Cite as: http://hdl.handle.net/11858/00-001M-0000-0010-0F5D-E
Abstract
Two fish that jointly approach a predator in order to inspect it share the deadly risk of capture depending on the distance between them, Models are developed that seek ESS inspection distances of both single prey and pairs, based on experimental data of the risk that prey (sticklebacks) incur when they approach a predator (pike) to varying distances. Our analysis suggests that an optimal inspection distance can exist for a single fish, and for two equal fish behaving entirely cooperatively so as to maximize the fitness of the pair. Two equal fish inspecting cooperatively should inspect at an equal distance from the predator. The optimal distance is much closer to the predator for cooperative pairs than for single inspectors. However, optimal inspection for two equal fish behaving cooperatively operates across a rather narrow band of conditions relating to the benefits of cooperation.

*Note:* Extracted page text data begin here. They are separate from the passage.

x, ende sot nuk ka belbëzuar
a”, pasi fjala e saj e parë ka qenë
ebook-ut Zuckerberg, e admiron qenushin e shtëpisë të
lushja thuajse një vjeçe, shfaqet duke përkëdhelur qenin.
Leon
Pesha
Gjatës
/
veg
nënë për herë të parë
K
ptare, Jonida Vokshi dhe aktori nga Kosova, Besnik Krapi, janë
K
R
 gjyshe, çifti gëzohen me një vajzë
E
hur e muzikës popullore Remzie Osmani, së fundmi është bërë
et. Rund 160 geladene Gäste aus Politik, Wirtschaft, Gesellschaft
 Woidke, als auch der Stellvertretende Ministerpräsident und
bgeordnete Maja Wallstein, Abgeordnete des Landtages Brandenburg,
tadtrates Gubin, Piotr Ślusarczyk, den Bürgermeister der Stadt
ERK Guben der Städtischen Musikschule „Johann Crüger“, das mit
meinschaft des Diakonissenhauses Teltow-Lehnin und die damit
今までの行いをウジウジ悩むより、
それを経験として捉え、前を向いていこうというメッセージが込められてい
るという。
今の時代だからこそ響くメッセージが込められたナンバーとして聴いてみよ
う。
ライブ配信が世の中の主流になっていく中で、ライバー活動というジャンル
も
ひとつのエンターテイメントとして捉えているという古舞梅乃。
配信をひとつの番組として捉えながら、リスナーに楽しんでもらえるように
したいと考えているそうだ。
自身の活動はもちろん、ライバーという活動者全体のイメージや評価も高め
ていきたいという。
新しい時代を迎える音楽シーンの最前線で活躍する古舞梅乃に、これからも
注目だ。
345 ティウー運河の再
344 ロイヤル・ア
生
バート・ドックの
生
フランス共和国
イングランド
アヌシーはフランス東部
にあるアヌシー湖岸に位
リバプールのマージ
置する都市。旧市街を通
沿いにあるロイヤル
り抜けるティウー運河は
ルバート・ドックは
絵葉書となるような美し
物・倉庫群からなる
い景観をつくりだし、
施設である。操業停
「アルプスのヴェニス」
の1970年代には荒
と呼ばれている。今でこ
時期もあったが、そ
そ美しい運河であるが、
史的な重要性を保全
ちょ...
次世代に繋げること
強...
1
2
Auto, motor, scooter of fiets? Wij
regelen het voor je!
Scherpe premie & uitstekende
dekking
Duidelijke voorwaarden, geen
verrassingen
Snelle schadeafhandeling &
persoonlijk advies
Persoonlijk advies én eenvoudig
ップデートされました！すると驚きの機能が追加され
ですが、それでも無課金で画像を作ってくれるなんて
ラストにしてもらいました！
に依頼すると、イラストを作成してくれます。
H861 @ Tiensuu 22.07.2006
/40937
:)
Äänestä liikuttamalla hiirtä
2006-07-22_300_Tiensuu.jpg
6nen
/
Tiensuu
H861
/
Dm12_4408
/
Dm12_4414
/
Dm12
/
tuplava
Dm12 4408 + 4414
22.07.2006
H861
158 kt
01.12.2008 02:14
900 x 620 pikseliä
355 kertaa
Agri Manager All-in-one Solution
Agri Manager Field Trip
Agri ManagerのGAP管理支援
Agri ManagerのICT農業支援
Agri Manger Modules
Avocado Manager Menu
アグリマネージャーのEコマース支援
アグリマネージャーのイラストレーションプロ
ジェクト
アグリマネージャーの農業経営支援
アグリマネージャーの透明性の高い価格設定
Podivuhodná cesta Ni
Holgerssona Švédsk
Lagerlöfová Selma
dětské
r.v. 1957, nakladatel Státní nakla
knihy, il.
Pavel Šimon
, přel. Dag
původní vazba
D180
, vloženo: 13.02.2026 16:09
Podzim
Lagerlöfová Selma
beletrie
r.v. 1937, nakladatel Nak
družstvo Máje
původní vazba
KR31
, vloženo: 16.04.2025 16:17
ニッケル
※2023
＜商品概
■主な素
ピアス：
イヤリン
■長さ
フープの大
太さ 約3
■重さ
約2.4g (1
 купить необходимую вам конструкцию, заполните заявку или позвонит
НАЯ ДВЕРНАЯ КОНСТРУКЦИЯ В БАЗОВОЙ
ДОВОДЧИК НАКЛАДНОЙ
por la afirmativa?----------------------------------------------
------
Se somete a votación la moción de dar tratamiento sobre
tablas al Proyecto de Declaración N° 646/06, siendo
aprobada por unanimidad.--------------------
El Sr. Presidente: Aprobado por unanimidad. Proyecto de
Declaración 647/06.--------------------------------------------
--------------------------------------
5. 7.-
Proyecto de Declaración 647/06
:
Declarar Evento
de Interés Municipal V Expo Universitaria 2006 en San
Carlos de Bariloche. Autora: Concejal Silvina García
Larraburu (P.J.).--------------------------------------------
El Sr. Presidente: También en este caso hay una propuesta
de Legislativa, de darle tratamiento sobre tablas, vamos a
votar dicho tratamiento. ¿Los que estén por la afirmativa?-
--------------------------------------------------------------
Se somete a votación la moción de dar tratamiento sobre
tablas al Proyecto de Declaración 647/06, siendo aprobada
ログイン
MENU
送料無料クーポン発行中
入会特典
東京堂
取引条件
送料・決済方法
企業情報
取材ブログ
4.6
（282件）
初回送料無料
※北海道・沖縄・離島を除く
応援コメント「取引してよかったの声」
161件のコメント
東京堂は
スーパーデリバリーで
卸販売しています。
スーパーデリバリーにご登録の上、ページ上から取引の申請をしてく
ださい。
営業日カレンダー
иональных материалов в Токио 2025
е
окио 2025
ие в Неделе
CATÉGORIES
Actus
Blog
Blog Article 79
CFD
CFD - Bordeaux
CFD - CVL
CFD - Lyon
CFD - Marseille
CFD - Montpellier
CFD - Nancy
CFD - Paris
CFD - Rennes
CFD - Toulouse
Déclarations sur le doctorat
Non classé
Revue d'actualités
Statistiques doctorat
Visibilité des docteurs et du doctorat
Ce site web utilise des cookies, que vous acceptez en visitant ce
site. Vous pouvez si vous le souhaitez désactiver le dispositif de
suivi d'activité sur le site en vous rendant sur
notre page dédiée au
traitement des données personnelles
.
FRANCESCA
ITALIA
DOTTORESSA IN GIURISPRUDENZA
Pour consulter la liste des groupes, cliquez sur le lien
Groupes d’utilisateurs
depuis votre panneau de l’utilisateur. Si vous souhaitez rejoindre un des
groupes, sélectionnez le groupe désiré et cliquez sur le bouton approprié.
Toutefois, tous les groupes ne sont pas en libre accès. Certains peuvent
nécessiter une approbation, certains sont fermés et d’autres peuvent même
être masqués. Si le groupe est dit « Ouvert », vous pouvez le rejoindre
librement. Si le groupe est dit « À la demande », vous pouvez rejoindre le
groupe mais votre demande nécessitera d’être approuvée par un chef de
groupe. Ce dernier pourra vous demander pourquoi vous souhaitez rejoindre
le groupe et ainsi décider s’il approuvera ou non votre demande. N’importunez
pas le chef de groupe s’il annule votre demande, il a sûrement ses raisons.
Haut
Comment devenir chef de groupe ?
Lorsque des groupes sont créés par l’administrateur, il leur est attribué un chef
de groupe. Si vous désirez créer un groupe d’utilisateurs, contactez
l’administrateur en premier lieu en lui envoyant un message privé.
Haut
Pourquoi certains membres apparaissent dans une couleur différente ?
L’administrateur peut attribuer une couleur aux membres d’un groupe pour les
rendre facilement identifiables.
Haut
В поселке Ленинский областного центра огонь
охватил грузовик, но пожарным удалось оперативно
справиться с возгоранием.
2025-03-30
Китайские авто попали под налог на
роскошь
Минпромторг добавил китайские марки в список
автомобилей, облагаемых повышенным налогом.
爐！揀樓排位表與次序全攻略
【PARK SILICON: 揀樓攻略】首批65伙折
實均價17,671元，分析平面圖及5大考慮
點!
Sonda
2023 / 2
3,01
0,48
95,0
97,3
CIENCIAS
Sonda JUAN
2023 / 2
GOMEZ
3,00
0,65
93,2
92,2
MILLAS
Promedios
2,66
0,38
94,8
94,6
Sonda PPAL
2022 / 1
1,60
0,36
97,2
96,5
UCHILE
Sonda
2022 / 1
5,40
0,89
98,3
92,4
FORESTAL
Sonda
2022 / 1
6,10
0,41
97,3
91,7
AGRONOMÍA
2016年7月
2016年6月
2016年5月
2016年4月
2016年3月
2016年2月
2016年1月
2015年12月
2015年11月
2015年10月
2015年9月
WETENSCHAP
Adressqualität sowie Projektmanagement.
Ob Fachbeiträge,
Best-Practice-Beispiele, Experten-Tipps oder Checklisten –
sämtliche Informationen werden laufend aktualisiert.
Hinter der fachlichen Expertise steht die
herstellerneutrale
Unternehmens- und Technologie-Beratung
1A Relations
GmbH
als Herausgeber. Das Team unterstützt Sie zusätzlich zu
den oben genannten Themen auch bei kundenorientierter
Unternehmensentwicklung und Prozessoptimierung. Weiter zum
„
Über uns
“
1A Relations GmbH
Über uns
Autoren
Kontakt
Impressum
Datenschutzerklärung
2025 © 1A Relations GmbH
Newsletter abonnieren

Evolutionarily stable inspection can also exist for two equal fish behaving non-cooperatively such that each acts to make a best reply (in terms of its personal fitness) to its opponent's strategy. Non-cooperative pairs should also inspect at equal distance from the pike. Unlike the 'single fish' and 'cooperative' optima, which are unique inspection distances, there exists a range of ESS inspection distances. If either fish chooses to move to any point in this zone, the best reply of its opponent is to match it (move exactly alongside). Unilateral forward movement in the 'match zone' may not be possible without some cooperation, but if the pair can 'agree' to mwe forward synchronously, maintaining equal distance, inspection will occur at the nearest point in this zone to the predator. This 'near threshold' is an ESS and is closer to the predator than the single fish optimum-pairs behaving almost selfishly can thus attain greater benefits from inspection by the protection gained from Hamilton's dilution effect. That pairs should inspect more closely than single fish conforms with empirical findings. Phenotypic asymmetries in costs and benefits between the fish are not yet included in the model.